I’ve watched Verso many, many times over the past month and each time the New York section just towers over the mirrored-tricks part, yet this grouping seems already a bit lost in all the academic discussion surrounding the final act. It isn’t a stretch to say the New York Verso is overshadowed by the other parts within the same video. Which is a shame because on its own it is one of the greatest New York parts we have with wide reach. Right up there with Eastern Exposure 3, that part in Transworld’s Greatest Hits, Zoo York Mix Tape, and something else that Quartersnacks would crucify me for not mentioning should they ever read this blog.

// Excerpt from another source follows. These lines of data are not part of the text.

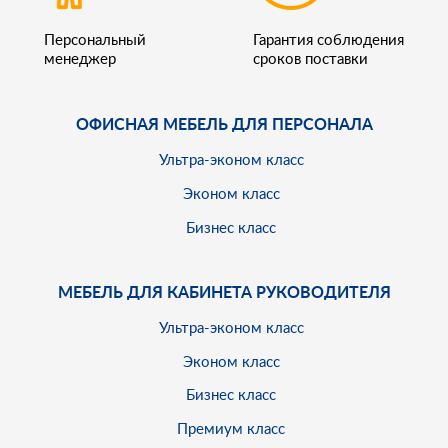
Персональный
Гарантия соблюдения
менеджер
сроков поставки
ОФИСНАЯ МЕБЕЛЬ ДЛЯ ПЕРСОНАЛА
Ультра-эконом класс
Эконом класс
Бизнес класс
МЕБЕЛЬ ДЛЯ КАБИНЕТА РУКОВОДИТЕЛЯ
Ультра-эконом класс
Эконом класс
Бизнес класс
Премиум класс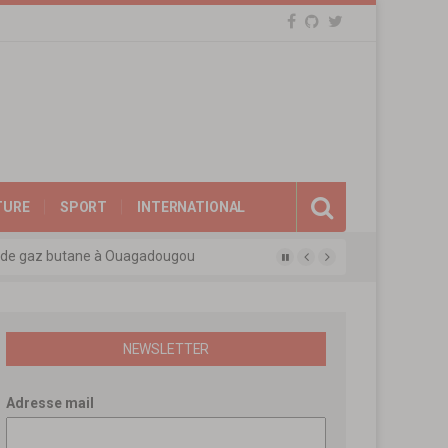
TURE
SPORT
INTERNATIONAL
eux de gaz butane à Ouagadougou
gue des experts agréés de l’APEN
afina
ions révolutionnaires
NEWSLETTER
Adresse mail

Obviously, as I strive keep this ill-conceived Matrix analogy going, I’m more of a blue pill guy.
But maybe this isn’t an either/or situation. Maybe you snatch both pills out of Morpheus’ hands and shove them in your mouth and swallow them both before he or any of the crew of the Nebuchadnezzar can stop you. Maybe the chiasmus doesn’t have to obfuscate the Blubba.
Either way, holy shit, Mark Suciu has some fucking talent riding a skateboard.